WO2008128388A1

WO2008128388A1 - Method for encoding video data in a scalable manner

Info

Publication number: WO2008128388A1
Application number: PCT/CN2007/002031
Authority: WO
Inventors: Lihua Zhu; Jiheng Yang; Zhibo Chen
Original assignee: Thomson Licensing
Priority date: 2007-04-18
Filing date: 2007-06-29
Publication date: 2008-10-30
Also published as: EP2160902A4; CN101663893A; CN101653002A; BRPI0721501A2; KR20100015642A; US20100142613A1; EP2160902A1; CN101663893B; JP2010531554A

Abstract

A method for encoding video data in a scalable manner according to H.264/SVC standard comprises the steps of: inserting a scalable nesting Supplemental Enhancement Information message for each layer of the data stream comprising at least one reference to the layer and a link to a Supplemental Enhancement Information message, following the nesting Supplemental Enhancement Information message, inserting the Supplemental Enhancement Information message for each scalable nesting Supplemental Enhancement Information message comprising the video usability information for the layer.

Description

Method for encoding video data in a scalable manner

FIELD OF THE INVENTION

The invention concerns a method to encode video data in a scalable manner.

BACKGROUND OF THE INVENTION

The invention concerns mainly the field of video coding when data can be coded in a scalable manner. Coding video data according to several layers can be of a great help when terminals for which data are intended have different capacities and therefore cannot decode full data stream but only part of it. When the video data are coded according to several layers in a scalable manner, the receiving terminal can extract from the received bit-stream the data according to its profile.

Several video coding standards exist today which can code video data according to different layers and/or profiles. Among them, one can cite H.264/SVC, also referenced as ITU-T H.264 standard.

However, one existing problem is the overload that it creates by transmitting more data than often needed at the end-side.

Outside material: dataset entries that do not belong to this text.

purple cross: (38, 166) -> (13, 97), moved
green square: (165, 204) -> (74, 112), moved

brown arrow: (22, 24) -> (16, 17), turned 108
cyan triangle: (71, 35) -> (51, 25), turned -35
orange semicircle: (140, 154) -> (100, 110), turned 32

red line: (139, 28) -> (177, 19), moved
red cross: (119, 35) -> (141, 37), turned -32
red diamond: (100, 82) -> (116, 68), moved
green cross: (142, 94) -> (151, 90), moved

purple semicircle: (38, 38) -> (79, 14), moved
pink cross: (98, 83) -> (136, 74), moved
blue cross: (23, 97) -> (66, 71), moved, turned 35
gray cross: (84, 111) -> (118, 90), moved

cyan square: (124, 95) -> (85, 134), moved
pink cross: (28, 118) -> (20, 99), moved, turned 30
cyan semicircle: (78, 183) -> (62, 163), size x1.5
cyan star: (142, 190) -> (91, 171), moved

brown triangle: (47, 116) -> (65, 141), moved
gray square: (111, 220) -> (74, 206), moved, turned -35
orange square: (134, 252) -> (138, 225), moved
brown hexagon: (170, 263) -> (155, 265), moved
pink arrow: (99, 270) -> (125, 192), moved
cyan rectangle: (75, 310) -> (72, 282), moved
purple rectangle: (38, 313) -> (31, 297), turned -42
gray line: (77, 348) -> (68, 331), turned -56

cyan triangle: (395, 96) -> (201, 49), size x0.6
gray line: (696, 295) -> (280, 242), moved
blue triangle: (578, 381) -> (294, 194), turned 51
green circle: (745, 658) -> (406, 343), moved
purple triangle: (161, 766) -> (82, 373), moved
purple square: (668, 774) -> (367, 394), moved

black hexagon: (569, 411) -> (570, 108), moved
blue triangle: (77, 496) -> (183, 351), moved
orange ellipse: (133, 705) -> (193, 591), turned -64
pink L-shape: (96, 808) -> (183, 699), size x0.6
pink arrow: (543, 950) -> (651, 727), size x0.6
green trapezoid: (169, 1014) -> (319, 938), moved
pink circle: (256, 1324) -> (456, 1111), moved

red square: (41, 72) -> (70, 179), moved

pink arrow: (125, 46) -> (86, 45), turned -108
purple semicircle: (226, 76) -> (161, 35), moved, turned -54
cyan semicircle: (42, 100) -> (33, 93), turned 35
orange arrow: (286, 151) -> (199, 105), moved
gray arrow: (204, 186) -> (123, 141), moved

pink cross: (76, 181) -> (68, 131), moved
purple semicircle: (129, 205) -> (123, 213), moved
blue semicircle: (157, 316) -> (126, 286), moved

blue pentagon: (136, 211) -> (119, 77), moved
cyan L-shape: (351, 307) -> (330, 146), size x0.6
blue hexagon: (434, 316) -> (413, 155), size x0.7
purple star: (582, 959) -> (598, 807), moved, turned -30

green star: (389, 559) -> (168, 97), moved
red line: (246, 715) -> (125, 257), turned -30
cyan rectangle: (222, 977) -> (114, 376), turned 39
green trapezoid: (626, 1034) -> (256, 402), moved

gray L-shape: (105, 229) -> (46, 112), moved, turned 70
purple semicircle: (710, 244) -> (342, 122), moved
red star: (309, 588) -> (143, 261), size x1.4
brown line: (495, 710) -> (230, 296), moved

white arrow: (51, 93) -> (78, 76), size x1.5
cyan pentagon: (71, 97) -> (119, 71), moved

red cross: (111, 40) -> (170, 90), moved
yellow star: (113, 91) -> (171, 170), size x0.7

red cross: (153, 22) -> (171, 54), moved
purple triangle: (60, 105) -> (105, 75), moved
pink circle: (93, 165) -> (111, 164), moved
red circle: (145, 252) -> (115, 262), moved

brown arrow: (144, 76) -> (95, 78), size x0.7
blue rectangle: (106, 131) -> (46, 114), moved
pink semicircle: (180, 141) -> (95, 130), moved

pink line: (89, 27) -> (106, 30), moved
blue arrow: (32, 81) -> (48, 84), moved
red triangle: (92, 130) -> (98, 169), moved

Indeed, for instance in H.264/SVC or MVC (SVC standing for scalable video coding and MVC standing for multi view video coding), the transmission of several layers requests the transmission of many headers in order to transmit all the parameters requested by the different layers. In the current release of the standard, one header comprises the parameters corresponding to all the layers. So, when one needs to transmit only the base layer, all the information related to the enhancement layers have to be transmitted. Therefore, it creates a big overload on the network to transmit all the parameters for all the layers even if all layers data are not requested by the different devices to which the data are addressed.

The invention proposes to solve at least one of these drawbacks. SUMMARY OF THE INVENTION

To this end, the invention proposes a method for encoding video data in a scalable manner according to H.264/SVC standard. According to the invention, the method comprises the steps of

- inserting a scalable nesting Supplemental Enhancement Information message for each layer of the data stream comprising at least one reference to the layer and a link to a Supplemental Enhancement Information message,

- following the nesting Supplemental Enhancement Information message, inserting said Supplemental Enhancement Information message for each scalable nesting Supplemental Enhancement Information message comprising the video usability information for said layer.

According to a preferred embodiment, the Supplemental Enhancement Information message comprises a reference to the Sequence Parameter Set (SPS) that said layer is linked to.

According to a preferred embodiment, the Supplemental Enhancement Information message comprises the video usability information as defined in the H264/SVC standard.

In some coding methods, the parameters for all the layers are all transmitted as a whole, no matter how many layers are transmitted. Therefore, this creates a big overload on the network. This is mainly due to the fact that some of the parameters are layer dependant and some others are common to all layers and therefore, one header being defined for all parameters, all layer dependant and independent parameters are transmitted together.

Thanks to the invention, the layer dependant parameters are only transmitted when needed, that is when the data coded according to these layers are transmitted instead of transmitting the whole header comprising the parameters for all the layers.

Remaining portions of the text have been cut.